However, if you look at the external message that Novell is sending, it appears that NetWare is dead. The company is planning a 64-bit OES, but it's the Linux flavor. Other product groups are going to add features to their OES components, but only on the Linux side. Novell obviously has a problem with its marketing message. Perhaps it would be in Novell's best interest to make a statement like it did with GroupWise and guarantee NetWare kernel support for at least xx-number of years.
Based on the sessions and from talking with people, nothing beats the NetWare kernel as a file server. Novell said in one of the breakout sessions that the NSS file system on Linux performs 21 to 47 percent slower than it does on NetWare, depending on the workload. NSS on Linux is comparable to some of the other file systems available for Linux.
In a session on optimizing performance on SLES Linux, Novell offered the good advice of using the appropriate file system for the task. If you don't need the rich features of an NSS file system, don't use it. If you have a system that uses lots of temporary files and does its own transaction management, a file system that doesn't have journaling--like EXT2--would be a good choice.
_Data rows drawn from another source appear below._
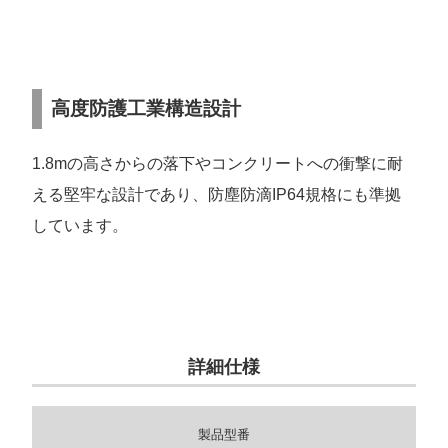
高度防護工業構造設計
1.8mの高さからの落下やコンクリートへの衝撃に耐
える堅牢な設計であり、防塵防滴IP64規格にも準拠
しています。
詳細仕様
製品型番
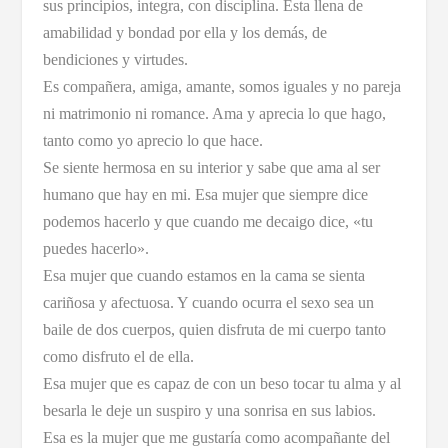
sus principios, integra, con disciplina. Esta llena de
amabilidad y bondad por ella y los demás, de
bendiciones y virtudes.
Es compañera, amiga, amante, somos iguales y no pareja
ni matrimonio ni romance. Ama y aprecia lo que hago,
tanto como yo aprecio lo que hace.
Se siente hermosa en su interior y sabe que ama al ser
humano que hay en mi. Esa mujer que siempre dice
podemos hacerlo y que cuando me decaigo dice, «tu
puedes hacerlo».
Esa mujer que cuando estamos en la cama se sienta
cariñosa y afectuosa. Y cuando ocurra el sexo sea un
baile de dos cuerpos, quien disfruta de mi cuerpo tanto
como disfruto el de ella.
Esa mujer que es capaz de con un beso tocar tu alma y al
besarla le deje un suspiro y una sonrisa en sus labios.
Esa es la mujer que me gustaría como acompañante del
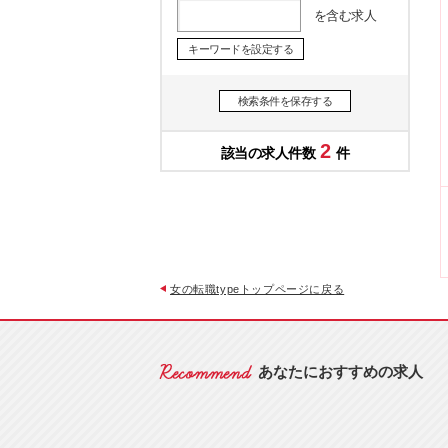
を含む求人
キーワードを設定する
検索条件を保存する
2
女の転職typeトップページに戻る
あなたにおすすめの求人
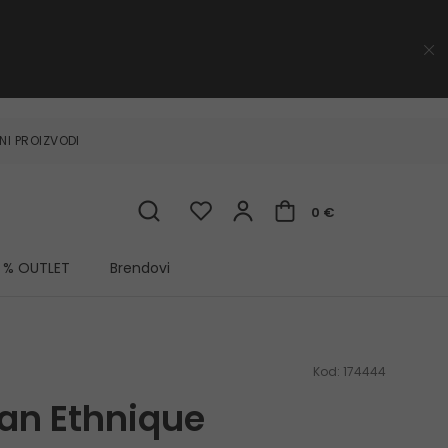
NI PROIZVODI
0 €
% OUTLET
Brendovi
Kod:
174444
san Ethnique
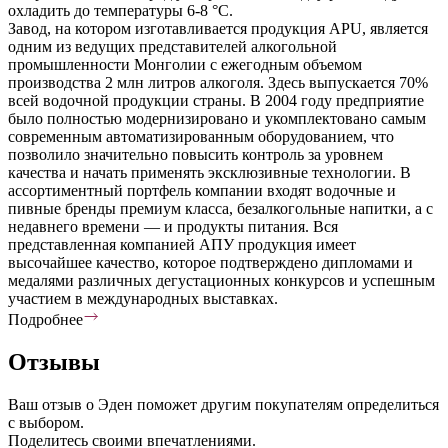
охладить до температуры 6-8 °С.
Завод, на котором изготавливается продукция APU, является
одним из ведущих представителей алкогольной
промышленности Монголии с ежегодным объемом
производства 2 млн литров алкоголя. Здесь выпускается 70%
всей водочной продукции страны. В 2004 году предприятие
было полностью модернизировано и укомплектовано самым
современным автоматизированным оборудованием, что
позволило значительно повысить контроль за уровнем
качества и начать применять эксклюзивные технологии. В
ассортиментный портфель компании входят водочные и
пивные бренды премиум класса, безалкогольные напитки, а с
недавнего времени — и продукты питания. Вся
представленная компанией АПУ продукция имеет
высочайшее качество, которое подтверждено дипломами и
медалями различных дегустационных конкурсов и успешным
участием в международных выставках.
Подробнее
Отзывы
Ваш отзыв о Эден поможет другим покупателям определиться
с выбором.
Поделитесь своими впечатлениями.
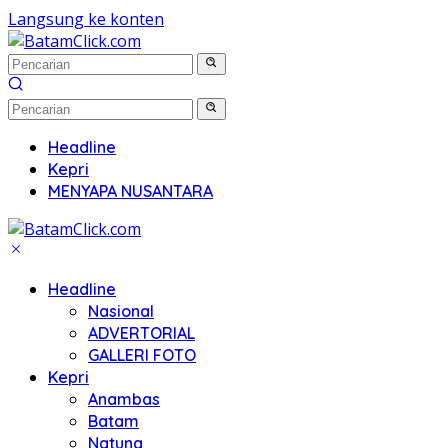
Langsung ke konten
Headline
Kepri
MENYAPA NUSANTARA
Headline
Nasional
ADVERTORIAL
GALLERI FOTO
Kepri
Anambas
Batam
Natuna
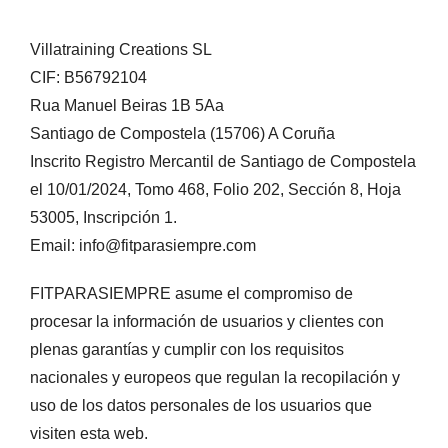
Villatraining Creations SL
CIF: B56792104
Rua Manuel Beiras 1B 5Aa
Santiago de Compostela (15706) A Coruña
Inscrito Registro Mercantil de Santiago de Compostela
el 10/01/2024, Tomo 468, Folio 202, Sección 8, Hoja
53005, Inscripción 1.
Email: info@fitparasiempre.com
FITPARASIEMPRE asume el compromiso de
procesar la información de usuarios y clientes con
plenas garantías y cumplir con los requisitos
nacionales y europeos que regulan la recopilación y
uso de los datos personales de los usuarios que
visiten esta web.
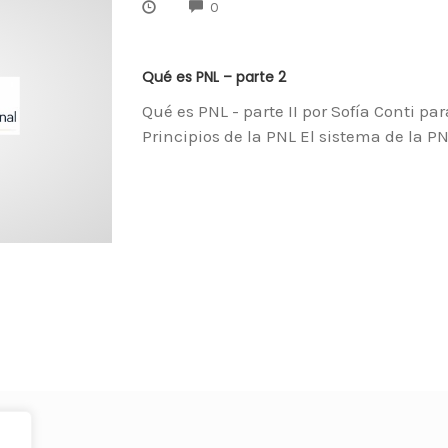
COMMENTS
0
Qué es PNL – parte 2
Qué es PNL - parte II por Sofía Conti pa
Principios de la PNL El sistema de la P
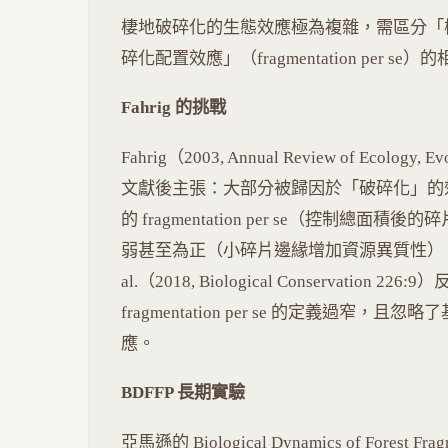
棲地破碎化的生態效應極為複雜，需區分「棲地喪失
碎化配置效應」（fragmentation per se
Fahrig 的挑戰
Fahrig（2003, Annual Review of Ecology, E
文獻後主張：大部分被歸因於「破碎化」的
的 fragmentation per se（控制
弱甚至為正（小碎片邊緣增加資源異質性）。此觀
al.（2018, Biological Conservation 226:
fragmentation per se 的定義過窄，且忽略
應。
BDFFP 長期實驗
亞馬遜的 Biological Dynamics of Forest Fragm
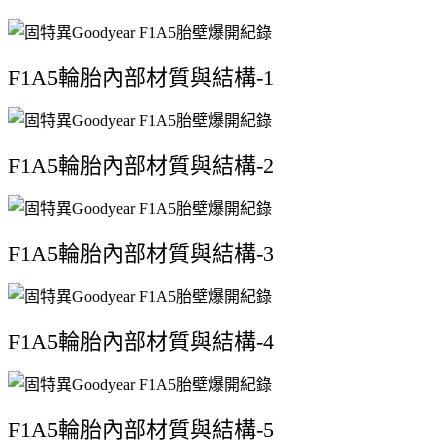
F1A5輪胎內部材質與結構-1
F1A5輪胎內部材質與結構-2
F1A5輪胎內部材質與結構-3
F1A5輪胎內部材質與結構-4
F1A5輪胎內部材質與結構-5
If you need to store millions of small files, Riser will be a good choice; because its metadata overhead is less, it will need less space on the disk per file.
Another issue with NSS on Linux (in my opinion) is that it is limited to the kernel memory space for its file cache buffers. So if you have a box doing nothing but file serving and you have, say, four gigabytes of RAM in it, NSS cache is limited to one gigabyte. And in reality, it's less than that. The NSS team is working to get around that problem, but it sounds like NSS feature trade-offs will be necessary to make it happen.